From the data below, copy exactly the lines that lie between the one holding "modalità sperimentale la" and the one holding "Itinerario della linea C56", including both, and nothing more.

(Dataset entries)
====
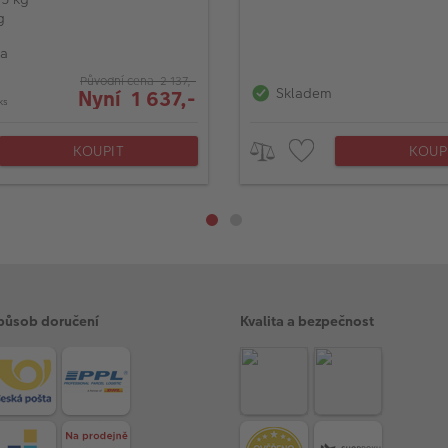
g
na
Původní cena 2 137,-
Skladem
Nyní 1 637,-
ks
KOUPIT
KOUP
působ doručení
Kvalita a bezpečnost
====
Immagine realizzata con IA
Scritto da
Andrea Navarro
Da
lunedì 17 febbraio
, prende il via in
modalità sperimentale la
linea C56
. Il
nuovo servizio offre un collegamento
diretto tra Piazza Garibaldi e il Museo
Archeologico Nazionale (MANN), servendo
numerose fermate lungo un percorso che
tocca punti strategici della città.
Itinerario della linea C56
====
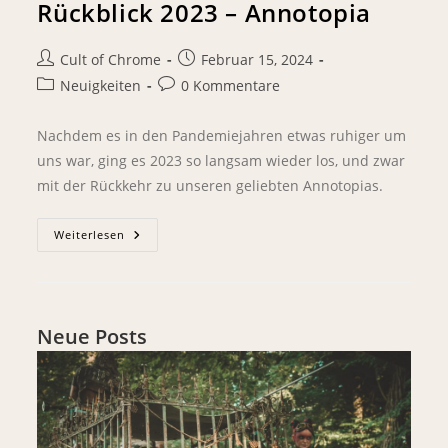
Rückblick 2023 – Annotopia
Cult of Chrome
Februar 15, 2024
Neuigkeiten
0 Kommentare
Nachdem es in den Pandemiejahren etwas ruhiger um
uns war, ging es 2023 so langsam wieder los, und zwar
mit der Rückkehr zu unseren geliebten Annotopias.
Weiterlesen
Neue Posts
====
Output for this task:
modalità sperimentale la
linea C56
. Il
nuovo servizio offre un collegamento
diretto tra Piazza Garibaldi e il Museo
Archeologico Nazionale (MANN), servendo
numerose fermate lungo un percorso che
tocca punti strategici della città.
Itinerario della linea C56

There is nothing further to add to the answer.